La intuición de Kuznets fue que, en las sociedades tradicionales, el
crecimiento económico en ancas del mercado empeoraría la desigualdad al
comienzo, pero, a largo plazo, la reduciría. (A pesar de que él mismo
reconoció que se trataba de un «95 por ciento de especulación», esta
hipótesis luego fue elevada al estatus de verdad, con la hoy famosa curva de
Kuznets) ¿Cómo podía Occidente mantener su dominio sobre el resto del mundo
durante estos sacudones iniciales? ¿Cómo podía diseñarse el proceso para
«evitar el remedio fatalmente simple de un régimen autoritario que use a la
población como carne de cañón en la lucha por el éxito económico» (Rostow
dixit)? «¿A dónde nos lleva el interés compuesto?», se preguntaba Rostow en
otra ocasión. «¿Nos está llevando al comunismo? ¿o hacia los suburbios
ricos?» «¿A la destrucción?, ¿a la Luna? ¿A dónde?». La tarea consistía en
transformar las sociedades tradicionales de manera tal que pudieran
«disfrutar de las bendiciones y de las alternativas abiertas por la marcha
del interés compuesto».



El PBI Y sus críticos



En los años transcurridos desde Kuznets y Rostow, el crecimiento económico
se ha convertido en el objetivo principal de la economía y la política
económica contemporáneas, y la tasa de aumento del producto bruto interno
(PBI) en su medida estándar. El PBI representa el valor monetario del
volumen de producción anual de un país, y, generalmente, se lo presenta
dividido per cápita.
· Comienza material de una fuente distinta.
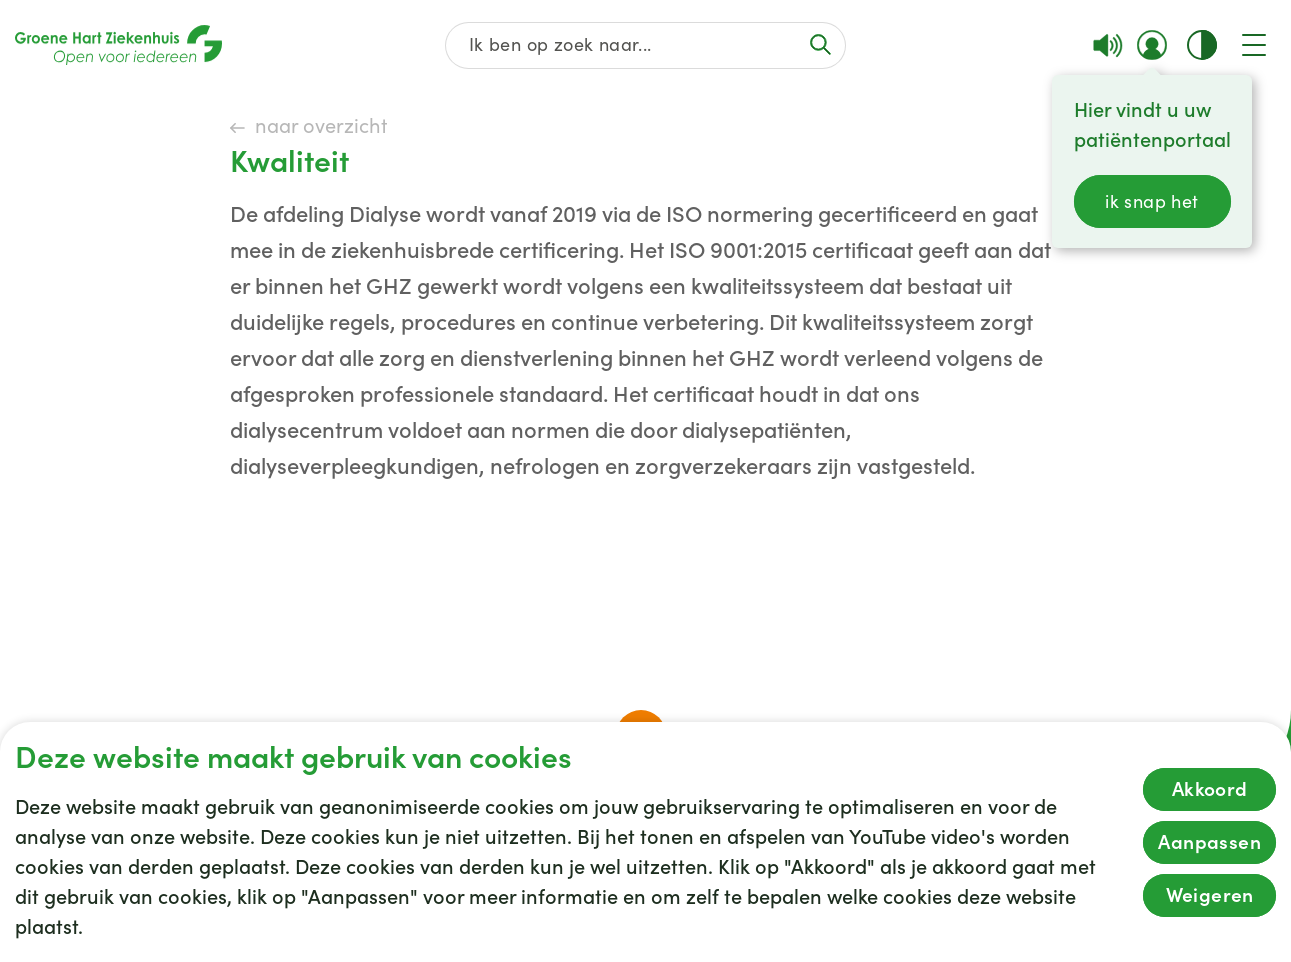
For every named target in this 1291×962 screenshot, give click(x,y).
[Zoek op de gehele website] (645, 45)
Se suele asumir que es el crecimiento –o, en todo caso,
el crecimiento compuesto– el que impulsa el milagro económico del
capitalismo moderno, por lo que un PBI en aumento se ha vuelto un objetivo
político en sí mismo. Al decir de Rostow, el punto era hacer del crecimiento
la condición normal de la economía, a medida que «el interés compuesto se
integra, por así decirlo, en sus hábitos y su estructura institucional». En
la economía global actual, el crecimiento de la renta o de la producción –en
todos los niveles: desde la empresa hasta el Estado nación– es un
determinante clave de la capacidad para atraer inversiones o préstamos en
los mercados financieros, lo que a su vez es un determinante clave para el
crecimiento futuro.



Sin embargo, aunque el PBI domina el pensamiento sobre política económica,
ha sido objeto de críticas fulminantes durante décadas, dado que
evidentemente es muy pobre como medida del bienestar humano. Todo lo
producido contribuye al PBI, no importa si se trata de educación o de
atención médica, de armamento o de petróleo extraído por fracking. No
importa tampoco si un aumento del PBI se reparte entre dos ricos o entre un
millón de pobres; si te atropella un ómnibus y salvarte (o intentarlo, sin
suerte) cuesta cientos de miles, tanto tú como el conductor del ómnibus han
hecho una contribución positiva al PBI.



Los ataques al fetiche del crecimiento y a la bancarrota moral de creer que
más es igual que mejor tienen una historia todavía más larga. John Stuart
Mill (entre otros) argumentó que los seres humanos están mejor atendidos por
una sociedad en la que «nadie es pobre, nadie desea hacerse más rico y nadie
tiene por qué temer que lo empujen hacia atrás los esfuerzos de otros para
quedar primeros». Más recientemente, la acusación ha sido que el paradigma
del crecimiento y las políticas que pergeña confunden el proceso
cuantitativo de crecimiento con el proceso cualitativo de desarrollo. Hoy
sabemos que los países con el PBI per cápita más alto, o que crecen más
rápido, no son necesariamente los más pacíficos o los más democráticos; sus
ciudadanos no viven necesariamente una vida más sana, más larga o más feliz.
A pesar de todo ello, el PBI sigue siendo la medida estándar de la actividad
económica nacional, para gran disgusto de los defensores de medidas
alternativas, como el índice de desarrollo humano o el índice de progreso
real, que, al menos, sí hacen el intento de calcular el bienestar humano.



El crecimiento Verde



El declive precipitado de la estabilidad ecológica del planeta, asociado, en
particular, con el cambio climático, ha recargado de forma inédita las
críticas al crecimiento. Se está volviendo lugar común decir que la relación
del capitalismo moderno con el planeta es cada vez más extractiva y
destructiva. Es cierto que aún hay un segmento lunático que se niega a creer
en el cambio climático y que aún no termina de ser abducido a Ganímedes,
pero los hechos y los datos ya son parte del conocimiento general aceptado
por la mayoría. Incluso organizaciones como el FMI, el Financial Times, el
Banco Central Europeo, el Deutsche Bank y el Ejército estadounidense
reconocen que el crecimiento económico moderno ha sido ecológicamente
destructivo y que es uno de los principales impulsores del cataclismo
climático en ciernes.



La pregunta es si nuestra actual concatenación de crisis es producto del
modelo actual de crecimiento económico o del crecimiento económico per se.
¿Es posible abocarse al crecimiento económico de una manera que no empeore
las cosas para el planeta y sus habitantes? ¿Podemos, como dicen algunos,
desacoplar al crecimiento de las emisiones de gases de efecto invernadero,
la disminución de la biodiversidad y la destrucción de los hábitats?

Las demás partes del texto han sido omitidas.